The sections on computer-implemented inventions show only limited changes because the task of revising this topic in the Guidelines is considered by the EPO as substantially achieved. The few changes appearing this year have been discussed with the European Patent Institute (EPI), in particular with the Information and Communications Technology (ICT) Thematic Group of the European Patent Practice Committee within the EPI.
Since the sections on computer-implemented inventions are scattered throughout some distant sections of the Guidelines, the attention of the reader is here drawn to the fact that the pdf text of Guidelines includes (at its end) a list of sections on the topic and the EPO website includes a useful html index for the Guidelines, with direct links to all these sections.

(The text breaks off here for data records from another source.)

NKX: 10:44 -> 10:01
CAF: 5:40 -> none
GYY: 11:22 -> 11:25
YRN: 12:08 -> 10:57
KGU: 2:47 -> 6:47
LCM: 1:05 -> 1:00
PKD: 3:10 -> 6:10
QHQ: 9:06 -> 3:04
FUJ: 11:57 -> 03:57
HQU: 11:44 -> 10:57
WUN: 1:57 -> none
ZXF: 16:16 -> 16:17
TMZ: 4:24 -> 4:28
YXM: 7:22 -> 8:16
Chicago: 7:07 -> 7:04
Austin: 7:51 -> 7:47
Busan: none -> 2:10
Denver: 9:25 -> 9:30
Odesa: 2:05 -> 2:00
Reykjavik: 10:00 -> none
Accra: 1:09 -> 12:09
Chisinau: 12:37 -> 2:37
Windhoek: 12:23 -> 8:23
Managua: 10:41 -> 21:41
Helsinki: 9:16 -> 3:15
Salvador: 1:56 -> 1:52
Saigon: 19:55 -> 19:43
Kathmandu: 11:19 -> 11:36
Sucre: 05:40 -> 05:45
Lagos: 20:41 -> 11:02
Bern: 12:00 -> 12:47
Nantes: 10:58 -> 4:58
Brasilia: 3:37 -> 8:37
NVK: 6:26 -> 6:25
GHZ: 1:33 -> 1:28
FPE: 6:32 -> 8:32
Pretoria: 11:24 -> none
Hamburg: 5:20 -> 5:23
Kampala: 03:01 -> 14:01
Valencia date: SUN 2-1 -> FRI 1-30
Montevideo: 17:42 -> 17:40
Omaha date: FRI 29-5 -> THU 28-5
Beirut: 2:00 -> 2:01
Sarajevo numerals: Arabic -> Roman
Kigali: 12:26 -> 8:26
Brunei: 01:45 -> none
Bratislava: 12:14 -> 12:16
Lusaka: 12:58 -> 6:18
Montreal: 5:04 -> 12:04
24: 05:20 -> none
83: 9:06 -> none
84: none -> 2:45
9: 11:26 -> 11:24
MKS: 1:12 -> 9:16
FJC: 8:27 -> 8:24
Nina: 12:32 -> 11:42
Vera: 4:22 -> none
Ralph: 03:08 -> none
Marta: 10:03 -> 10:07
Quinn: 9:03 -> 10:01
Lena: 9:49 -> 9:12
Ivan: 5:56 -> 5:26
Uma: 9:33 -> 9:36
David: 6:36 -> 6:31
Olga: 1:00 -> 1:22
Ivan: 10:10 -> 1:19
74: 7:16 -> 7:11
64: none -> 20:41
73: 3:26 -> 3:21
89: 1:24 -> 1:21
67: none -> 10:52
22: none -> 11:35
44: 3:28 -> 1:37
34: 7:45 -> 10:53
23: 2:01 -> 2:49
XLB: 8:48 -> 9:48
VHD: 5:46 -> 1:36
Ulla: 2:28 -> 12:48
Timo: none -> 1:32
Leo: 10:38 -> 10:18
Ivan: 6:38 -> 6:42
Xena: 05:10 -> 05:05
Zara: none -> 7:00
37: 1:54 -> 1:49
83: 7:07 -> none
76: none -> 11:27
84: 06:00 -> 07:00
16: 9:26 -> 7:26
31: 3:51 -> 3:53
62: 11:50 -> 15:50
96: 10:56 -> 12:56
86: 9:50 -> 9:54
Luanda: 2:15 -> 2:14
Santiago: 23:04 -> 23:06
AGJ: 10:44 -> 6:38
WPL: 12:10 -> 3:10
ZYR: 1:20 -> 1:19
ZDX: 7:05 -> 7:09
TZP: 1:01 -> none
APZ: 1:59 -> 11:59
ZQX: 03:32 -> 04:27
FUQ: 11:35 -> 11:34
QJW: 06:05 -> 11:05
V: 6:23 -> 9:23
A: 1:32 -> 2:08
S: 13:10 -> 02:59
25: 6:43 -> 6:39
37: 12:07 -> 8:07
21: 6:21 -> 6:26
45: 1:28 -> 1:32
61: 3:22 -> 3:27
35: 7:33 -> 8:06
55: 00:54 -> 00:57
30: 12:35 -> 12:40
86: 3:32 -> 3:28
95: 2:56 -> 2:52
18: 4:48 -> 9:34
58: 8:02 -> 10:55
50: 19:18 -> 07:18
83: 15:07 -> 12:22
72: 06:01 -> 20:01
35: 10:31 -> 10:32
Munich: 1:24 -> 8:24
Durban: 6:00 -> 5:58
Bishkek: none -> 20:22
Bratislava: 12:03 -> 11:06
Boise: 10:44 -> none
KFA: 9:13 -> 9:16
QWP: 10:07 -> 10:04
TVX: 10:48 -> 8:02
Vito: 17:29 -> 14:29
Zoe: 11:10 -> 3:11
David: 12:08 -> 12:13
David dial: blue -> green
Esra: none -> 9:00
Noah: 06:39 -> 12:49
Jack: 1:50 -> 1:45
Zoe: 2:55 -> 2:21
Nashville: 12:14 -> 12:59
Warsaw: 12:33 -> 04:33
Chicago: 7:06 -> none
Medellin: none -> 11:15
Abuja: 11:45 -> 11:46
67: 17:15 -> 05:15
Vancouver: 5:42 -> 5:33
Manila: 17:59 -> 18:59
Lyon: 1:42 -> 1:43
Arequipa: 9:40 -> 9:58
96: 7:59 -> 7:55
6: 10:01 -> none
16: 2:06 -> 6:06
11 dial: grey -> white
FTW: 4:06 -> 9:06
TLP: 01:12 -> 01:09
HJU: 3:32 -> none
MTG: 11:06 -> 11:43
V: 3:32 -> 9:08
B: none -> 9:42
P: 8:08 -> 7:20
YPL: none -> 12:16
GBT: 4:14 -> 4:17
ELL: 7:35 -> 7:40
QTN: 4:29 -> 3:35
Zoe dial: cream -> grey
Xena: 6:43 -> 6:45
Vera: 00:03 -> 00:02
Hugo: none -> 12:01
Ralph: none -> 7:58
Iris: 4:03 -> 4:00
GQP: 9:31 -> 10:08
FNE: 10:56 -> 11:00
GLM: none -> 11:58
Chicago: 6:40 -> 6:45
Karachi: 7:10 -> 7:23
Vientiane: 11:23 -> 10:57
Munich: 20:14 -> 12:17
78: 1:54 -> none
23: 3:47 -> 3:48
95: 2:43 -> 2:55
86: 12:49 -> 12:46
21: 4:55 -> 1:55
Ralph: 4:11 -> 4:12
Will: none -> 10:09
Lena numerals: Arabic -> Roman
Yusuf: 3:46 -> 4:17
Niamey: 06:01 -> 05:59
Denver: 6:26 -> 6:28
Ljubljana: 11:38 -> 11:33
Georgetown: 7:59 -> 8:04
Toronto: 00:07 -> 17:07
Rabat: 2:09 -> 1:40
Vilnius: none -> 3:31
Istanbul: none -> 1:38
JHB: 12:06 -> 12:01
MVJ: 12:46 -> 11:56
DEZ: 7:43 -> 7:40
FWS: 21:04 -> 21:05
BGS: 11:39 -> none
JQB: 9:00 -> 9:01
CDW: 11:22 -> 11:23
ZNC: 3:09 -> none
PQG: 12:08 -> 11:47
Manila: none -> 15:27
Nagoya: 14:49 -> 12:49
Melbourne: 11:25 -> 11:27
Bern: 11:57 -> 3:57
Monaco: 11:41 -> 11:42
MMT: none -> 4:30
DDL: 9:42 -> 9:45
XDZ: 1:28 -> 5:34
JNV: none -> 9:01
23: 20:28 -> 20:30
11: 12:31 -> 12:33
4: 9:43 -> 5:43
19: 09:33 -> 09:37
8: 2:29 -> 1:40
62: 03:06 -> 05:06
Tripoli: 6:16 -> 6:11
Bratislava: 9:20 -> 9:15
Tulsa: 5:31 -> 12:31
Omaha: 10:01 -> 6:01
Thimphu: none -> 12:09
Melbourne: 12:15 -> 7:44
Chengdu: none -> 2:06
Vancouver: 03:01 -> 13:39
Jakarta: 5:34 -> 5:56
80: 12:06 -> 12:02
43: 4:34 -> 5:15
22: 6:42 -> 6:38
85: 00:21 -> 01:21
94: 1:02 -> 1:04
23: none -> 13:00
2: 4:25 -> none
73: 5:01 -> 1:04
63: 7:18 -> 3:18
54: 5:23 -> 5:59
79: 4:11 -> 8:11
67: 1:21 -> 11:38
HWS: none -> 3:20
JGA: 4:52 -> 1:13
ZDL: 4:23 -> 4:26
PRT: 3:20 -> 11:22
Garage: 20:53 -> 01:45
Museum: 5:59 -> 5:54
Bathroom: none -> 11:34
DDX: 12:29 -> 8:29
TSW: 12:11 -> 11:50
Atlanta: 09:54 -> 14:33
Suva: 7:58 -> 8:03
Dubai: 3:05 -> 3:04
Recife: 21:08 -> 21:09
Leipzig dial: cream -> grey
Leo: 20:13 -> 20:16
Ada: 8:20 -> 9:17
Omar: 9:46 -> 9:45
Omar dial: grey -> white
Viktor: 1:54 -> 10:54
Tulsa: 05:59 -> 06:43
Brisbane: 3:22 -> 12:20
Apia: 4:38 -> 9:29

Clarity of terms (G-II 3.3)
A recurring discussion at the EPO is about clarity of terms used in computer-implemented inventions, due to the fact that the field is fast-moving.
The Guidelines of 2019 introduced a paragraph that recited, “special attention needs to be paid to the clarity of terms used in claims related to mathematical methods. This is of particular importance where such terms are used in significantly different ways in the application itself and/or in relevant prior art documents, as this may be an indicator that the terms have no well-recognized meaning and may leave the reader in doubt as to the meaning of the technical features to which they refer, which may lead to findings of lack of technical character of the claims.”
We indicated the danger of this paragraph in our previous article on IPWatchdog, and we are happy to inform the reader that it has been removed completely.
The discussion on clarity in the dedicated committees goes on and seems to bring about positive results, although it is a slow process.
Data retrieval, formats and structures (G-II 3.6.3)
The difference between functional and cognitive data has been better explained, along with the clear statement that “A data structure or format contributes to the technical character of the invention if it produces a technical effect”.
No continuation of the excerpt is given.